13. The method according to claim 1, wherein the information from
the second transmitter communicates with or activates a downhole
tool or component or a downhole sensor.
14. The method according to claim 13, wherein two-way information
communication occurs via the first transmitter and first receiver
and the second transmitter and second receiver.
15. The method according to claim 1, wherein the first transmitter
and the first receiver is a first transceiver, and wherein the
second transmitter and the second receiver is a second
transceiver.
16. The method according to claim 12, wherein the data is
transmitted at high speed or at a high baud rate.
17. The method according to claim 1, wherein the first and second
transmitters comprise a housing and a speaker.
18. The method according to claim 1, wherein the first and second
transmitters are a monopole transmitter or dipole transmitter.
19. The method according to claim 17, wherein the first and/or the
second transmitters further comprise a port, an actuator, a proof
mass, or any combination thereof.
20. The method according to claim 1, wherein the first and/or the
second transmitter comprises a piezoelectric material, a lead
magnesium niobate material, a ferroelectric material, a
magnetostrictive material, a voice coil, or combinations
thereof.
21. The method according to claim 20, wherein the first and/or the
second transmitter comprises one or more stacks of pieces of the
material.
22. The method according to claim 1, wherein the communication
system further comprises one or more repeaters, wherein the
repeater is located between the first transmitter and the first
receiver and/or between the second transmitter and the second
receiver, wherein the repeater is acoustically coupled to the
column of fluid located within the wellbore, and wherein the
repeater repeats the data-encoded sound waves to either a next
repeater or the first and/or second receiver.

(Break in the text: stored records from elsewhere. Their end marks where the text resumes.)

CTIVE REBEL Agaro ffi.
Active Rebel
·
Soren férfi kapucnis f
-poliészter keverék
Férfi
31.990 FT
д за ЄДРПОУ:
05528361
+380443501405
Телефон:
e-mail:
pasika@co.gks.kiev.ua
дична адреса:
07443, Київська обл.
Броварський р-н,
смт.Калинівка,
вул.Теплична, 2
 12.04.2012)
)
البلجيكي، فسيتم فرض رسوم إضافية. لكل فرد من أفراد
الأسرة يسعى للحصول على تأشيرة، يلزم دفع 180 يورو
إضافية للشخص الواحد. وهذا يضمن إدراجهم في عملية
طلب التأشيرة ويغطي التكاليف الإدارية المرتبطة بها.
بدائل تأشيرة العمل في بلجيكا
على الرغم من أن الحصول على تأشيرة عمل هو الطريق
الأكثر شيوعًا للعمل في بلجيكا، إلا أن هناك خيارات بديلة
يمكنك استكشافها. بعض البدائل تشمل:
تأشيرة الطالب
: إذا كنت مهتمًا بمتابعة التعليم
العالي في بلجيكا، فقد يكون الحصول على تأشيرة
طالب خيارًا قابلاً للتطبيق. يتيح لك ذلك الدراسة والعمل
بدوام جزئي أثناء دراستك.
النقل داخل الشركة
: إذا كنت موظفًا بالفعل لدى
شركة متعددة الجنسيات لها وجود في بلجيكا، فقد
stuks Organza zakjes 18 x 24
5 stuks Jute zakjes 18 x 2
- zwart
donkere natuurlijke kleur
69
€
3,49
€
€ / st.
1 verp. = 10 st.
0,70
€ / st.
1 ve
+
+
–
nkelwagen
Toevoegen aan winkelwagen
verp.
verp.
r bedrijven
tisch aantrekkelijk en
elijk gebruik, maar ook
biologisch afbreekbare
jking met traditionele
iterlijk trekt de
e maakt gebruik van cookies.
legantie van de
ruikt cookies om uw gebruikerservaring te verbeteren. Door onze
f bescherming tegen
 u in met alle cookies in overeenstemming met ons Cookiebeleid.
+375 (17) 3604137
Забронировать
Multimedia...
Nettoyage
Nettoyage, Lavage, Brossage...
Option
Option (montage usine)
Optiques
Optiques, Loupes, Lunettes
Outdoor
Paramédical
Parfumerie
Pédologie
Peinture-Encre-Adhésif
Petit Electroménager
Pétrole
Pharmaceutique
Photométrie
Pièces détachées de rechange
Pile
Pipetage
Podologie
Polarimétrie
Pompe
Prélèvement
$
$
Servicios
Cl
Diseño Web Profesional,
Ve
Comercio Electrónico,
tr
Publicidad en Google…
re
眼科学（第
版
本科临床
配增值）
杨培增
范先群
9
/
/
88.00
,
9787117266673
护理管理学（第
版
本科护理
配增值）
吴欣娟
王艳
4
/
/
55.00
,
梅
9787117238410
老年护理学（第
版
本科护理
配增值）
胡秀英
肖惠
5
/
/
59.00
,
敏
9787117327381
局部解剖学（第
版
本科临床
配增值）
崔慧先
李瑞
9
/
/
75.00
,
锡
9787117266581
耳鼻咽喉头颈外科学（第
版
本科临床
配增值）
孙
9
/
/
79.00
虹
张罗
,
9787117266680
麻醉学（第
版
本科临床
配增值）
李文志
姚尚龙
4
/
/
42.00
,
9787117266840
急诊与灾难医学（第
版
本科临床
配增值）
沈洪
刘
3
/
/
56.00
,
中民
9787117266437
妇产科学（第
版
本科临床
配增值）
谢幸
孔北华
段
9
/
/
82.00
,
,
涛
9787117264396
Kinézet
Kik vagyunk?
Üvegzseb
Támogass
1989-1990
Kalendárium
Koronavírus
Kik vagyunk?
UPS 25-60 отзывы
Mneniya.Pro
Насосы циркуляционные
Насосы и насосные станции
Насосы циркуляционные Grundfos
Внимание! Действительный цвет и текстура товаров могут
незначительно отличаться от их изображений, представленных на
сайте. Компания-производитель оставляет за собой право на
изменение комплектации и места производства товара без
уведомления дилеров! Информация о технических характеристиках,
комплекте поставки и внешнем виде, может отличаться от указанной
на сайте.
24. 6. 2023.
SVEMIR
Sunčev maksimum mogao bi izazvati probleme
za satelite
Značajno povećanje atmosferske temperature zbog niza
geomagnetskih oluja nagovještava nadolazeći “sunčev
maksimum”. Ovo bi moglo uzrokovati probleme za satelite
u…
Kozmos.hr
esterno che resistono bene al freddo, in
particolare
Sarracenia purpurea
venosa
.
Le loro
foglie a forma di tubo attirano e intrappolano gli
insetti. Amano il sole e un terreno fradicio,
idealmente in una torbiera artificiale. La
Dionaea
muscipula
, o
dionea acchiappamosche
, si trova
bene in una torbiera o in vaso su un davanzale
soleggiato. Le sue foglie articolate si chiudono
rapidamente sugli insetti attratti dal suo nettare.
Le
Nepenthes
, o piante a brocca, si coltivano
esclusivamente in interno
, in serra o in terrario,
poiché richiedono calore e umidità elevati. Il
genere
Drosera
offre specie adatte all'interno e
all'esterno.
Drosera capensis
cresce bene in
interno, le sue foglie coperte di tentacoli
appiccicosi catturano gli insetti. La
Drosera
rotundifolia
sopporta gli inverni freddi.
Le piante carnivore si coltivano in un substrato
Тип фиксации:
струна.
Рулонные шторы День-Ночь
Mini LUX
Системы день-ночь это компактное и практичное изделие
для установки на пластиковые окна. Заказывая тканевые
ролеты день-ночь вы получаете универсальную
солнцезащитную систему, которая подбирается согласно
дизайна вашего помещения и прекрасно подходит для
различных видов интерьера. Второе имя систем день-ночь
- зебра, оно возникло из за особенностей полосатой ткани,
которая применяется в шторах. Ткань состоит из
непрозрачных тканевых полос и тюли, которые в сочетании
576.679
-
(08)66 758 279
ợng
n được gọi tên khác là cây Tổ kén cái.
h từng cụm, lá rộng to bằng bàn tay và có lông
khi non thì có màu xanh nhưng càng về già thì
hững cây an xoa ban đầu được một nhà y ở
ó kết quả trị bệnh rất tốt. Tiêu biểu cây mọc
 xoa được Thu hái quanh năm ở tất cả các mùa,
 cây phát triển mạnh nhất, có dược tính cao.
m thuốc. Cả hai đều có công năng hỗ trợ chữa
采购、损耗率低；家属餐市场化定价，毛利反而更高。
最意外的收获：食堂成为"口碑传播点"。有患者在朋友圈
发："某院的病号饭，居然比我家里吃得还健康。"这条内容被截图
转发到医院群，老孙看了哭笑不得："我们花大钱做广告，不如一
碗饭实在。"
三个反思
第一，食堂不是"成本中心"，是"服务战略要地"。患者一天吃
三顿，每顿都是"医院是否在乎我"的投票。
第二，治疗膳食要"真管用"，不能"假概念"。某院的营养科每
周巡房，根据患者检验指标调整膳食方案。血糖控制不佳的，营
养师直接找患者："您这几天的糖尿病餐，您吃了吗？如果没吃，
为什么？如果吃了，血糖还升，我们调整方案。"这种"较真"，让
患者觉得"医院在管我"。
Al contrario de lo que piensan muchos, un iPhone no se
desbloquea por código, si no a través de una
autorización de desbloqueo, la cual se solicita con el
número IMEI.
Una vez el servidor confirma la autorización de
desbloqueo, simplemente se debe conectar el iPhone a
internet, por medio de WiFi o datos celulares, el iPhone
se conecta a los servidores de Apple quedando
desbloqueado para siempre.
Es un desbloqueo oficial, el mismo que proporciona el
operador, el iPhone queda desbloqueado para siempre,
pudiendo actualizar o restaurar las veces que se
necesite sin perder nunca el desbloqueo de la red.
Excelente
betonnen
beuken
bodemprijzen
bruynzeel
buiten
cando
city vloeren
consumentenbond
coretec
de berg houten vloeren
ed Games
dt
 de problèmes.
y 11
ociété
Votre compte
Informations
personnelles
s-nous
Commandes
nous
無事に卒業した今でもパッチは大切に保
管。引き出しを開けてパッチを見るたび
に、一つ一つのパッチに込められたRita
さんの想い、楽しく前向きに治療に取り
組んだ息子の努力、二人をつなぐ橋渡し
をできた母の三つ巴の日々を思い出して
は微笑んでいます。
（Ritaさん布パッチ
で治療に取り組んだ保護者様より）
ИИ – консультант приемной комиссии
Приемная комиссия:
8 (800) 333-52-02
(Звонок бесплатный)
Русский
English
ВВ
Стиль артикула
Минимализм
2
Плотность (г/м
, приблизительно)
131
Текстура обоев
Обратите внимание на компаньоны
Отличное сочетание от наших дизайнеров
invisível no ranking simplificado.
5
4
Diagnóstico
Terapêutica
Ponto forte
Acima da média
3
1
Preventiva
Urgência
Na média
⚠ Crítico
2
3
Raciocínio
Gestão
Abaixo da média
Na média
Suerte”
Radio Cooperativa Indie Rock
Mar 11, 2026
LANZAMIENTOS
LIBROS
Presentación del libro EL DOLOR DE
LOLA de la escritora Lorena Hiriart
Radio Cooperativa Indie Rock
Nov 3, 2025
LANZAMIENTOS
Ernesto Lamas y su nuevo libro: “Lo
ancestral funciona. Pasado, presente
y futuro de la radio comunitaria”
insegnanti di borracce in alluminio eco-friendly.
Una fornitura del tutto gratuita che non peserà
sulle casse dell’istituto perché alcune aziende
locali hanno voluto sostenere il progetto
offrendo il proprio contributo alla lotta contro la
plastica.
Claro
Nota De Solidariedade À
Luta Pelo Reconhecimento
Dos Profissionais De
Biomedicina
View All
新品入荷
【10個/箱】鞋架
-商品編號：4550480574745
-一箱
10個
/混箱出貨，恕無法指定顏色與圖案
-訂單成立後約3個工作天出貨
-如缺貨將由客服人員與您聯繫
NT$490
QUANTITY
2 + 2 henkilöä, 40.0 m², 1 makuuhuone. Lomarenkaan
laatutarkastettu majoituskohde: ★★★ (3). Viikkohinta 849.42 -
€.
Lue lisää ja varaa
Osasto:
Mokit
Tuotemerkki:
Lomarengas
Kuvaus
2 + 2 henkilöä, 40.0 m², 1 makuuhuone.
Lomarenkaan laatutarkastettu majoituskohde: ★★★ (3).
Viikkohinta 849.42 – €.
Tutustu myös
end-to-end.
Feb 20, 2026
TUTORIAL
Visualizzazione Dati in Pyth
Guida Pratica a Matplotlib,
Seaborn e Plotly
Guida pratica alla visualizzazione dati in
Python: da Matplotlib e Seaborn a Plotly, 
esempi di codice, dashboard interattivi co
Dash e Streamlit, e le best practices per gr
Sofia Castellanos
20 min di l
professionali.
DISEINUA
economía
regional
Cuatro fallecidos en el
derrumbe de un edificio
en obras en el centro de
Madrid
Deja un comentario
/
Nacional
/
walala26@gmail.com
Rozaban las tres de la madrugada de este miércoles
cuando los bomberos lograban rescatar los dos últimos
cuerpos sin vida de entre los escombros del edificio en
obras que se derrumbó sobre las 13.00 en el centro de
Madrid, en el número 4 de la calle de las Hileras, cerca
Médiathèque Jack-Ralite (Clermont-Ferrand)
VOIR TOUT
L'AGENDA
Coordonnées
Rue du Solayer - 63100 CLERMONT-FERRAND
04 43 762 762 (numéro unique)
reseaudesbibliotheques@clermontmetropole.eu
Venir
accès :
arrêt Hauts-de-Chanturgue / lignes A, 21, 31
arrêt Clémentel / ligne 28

23. The method according to claim 1, wherein the tubing string is
decentralized, wherein the tubing string is positioned within the
wellbore such that a central, vertical axis of the tubing string is
not centered within the diameter of the wellbore.
24. A communication system comprising: a first transmitter that is
acoustically coupled to a column of fluid located within a wellbore
of an oil, gas, or water well, wherein the first transmitter
transmits sound waves wirelessly through the column of fluid
located within the wellbore, and wherein the sound waves are
encoded with data; a first receiver that is acoustically coupled to
the column of fluid located within the wellbore, wherein the first
receiver receives the data-encoded sound waves; a second
transmitter acoustically coupled to the column of fluid located
within the wellbore; and a second receiver acoustically coupled to
the column of fluid located within the wellbore; wherein the
data-encoded sound waves communicate information about the well or
a component of the wellbore.
25. A method of communicating information wirelessly two-ways in a
wellbore of an oil, gas, or water well comprising: (A) providing a
communication system, wherein the communication system comprises:
(i) a first transmitter that is acoustically coupled to a first
column of fluid located within the wellbore, wherein the first
transmitter transmits sound waves wirelessly through the first
column of fluid located within the wellbore, and wherein the sound
waves are encoded with data; (ii) a first receiver that is
acoustically coupled to the first column of fluid located within
the wellbore, wherein the first receiver receives the data-encoded
sound waves; (iii) a second transmitter that is acoustically
coupled to the first or a second column of fluid located within the
wellbore, wherein the second transmitter transmits sound waves
wirelessly through the first or second column of fluid located
within the wellbore, and wherein the sound waves are encoded with
data; and (iv) a second receiver that is acoustically coupled to
the first or second column of fluid located within the wellbore;
(B) causing or allowing the first transmitter to communicate
information about the well or a component of the wellbore to the
first receiver via the data-encoded sound waves; and (C) causing or
allowing the second transmitter to communicate information to a
component of the wellbore and the second receiver via data-encoded
sound waves, wherein the two-way information communication occurs
via the first transmitter and first receiver and the second
transmitter and second receiver.
Description
TECHNICAL FIELD
A communication system can be used to send information within a
wellbore of an oil, gas, or water well system. The communication
system can include a transmitter and receiver. The information can
be related to downhole tools, components, or sensors. The
information can be sent via data-encoded sound waves. The sound
waves can be sent through a column of fluid located within the
wellbore. The information can be sent one-way, for example from a
bottomhole portion of the well to the surface, or two-way-from
bottom up and top down.
BRIEF DESCRIPTION OF THE FIGURES
The features and advantages of certain embodiments will be more
readily appreciated when considered in conjunction with the
accompanying figures. The figures are not to be construed as
limiting any of the preferred embodiments.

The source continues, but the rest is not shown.